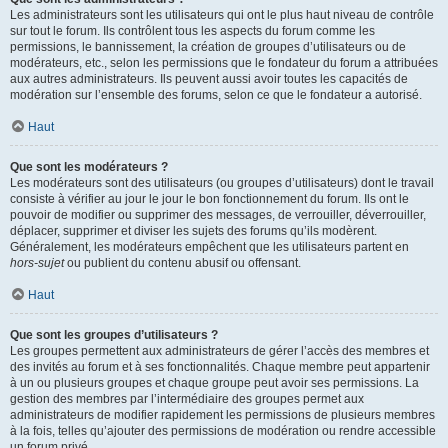
Les administrateurs sont les utilisateurs qui ont le plus haut niveau de contrôle
sur tout le forum. Ils contrôlent tous les aspects du forum comme les
permissions, le bannissement, la création de groupes d’utilisateurs ou de
modérateurs, etc., selon les permissions que le fondateur du forum a attribuées
aux autres administrateurs. Ils peuvent aussi avoir toutes les capacités de
modération sur l’ensemble des forums, selon ce que le fondateur a autorisé.
Haut
Que sont les modérateurs ?
Les modérateurs sont des utilisateurs (ou groupes d’utilisateurs) dont le travail
consiste à vérifier au jour le jour le bon fonctionnement du forum. Ils ont le
pouvoir de modifier ou supprimer des messages, de verrouiller, déverrouiller,
déplacer, supprimer et diviser les sujets des forums qu’ils modèrent.
Généralement, les modérateurs empêchent que les utilisateurs partent en
hors-sujet
ou publient du contenu abusif ou offensant.
Haut
Que sont les groupes d’utilisateurs ?
Les groupes permettent aux administrateurs de gérer l’accès des membres et
des invités au forum et à ses fonctionnalités. Chaque membre peut appartenir
à un ou plusieurs groupes et chaque groupe peut avoir ses permissions. La
gestion des membres par l’intermédiaire des groupes permet aux
administrateurs de modifier rapidement les permissions de plusieurs membres
à la fois, telles qu’ajouter des permissions de modération ou rendre accessible
un forum privé.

*Exercise brief*.
Your answer should reproduce each line of the listing that holds the word "modifier".

*Answer box*.
pouvoir de modifier ou supprimer des messages, de verrouiller, déverrouiller,
administrateurs de modifier rapidement les permissions de plusieurs membres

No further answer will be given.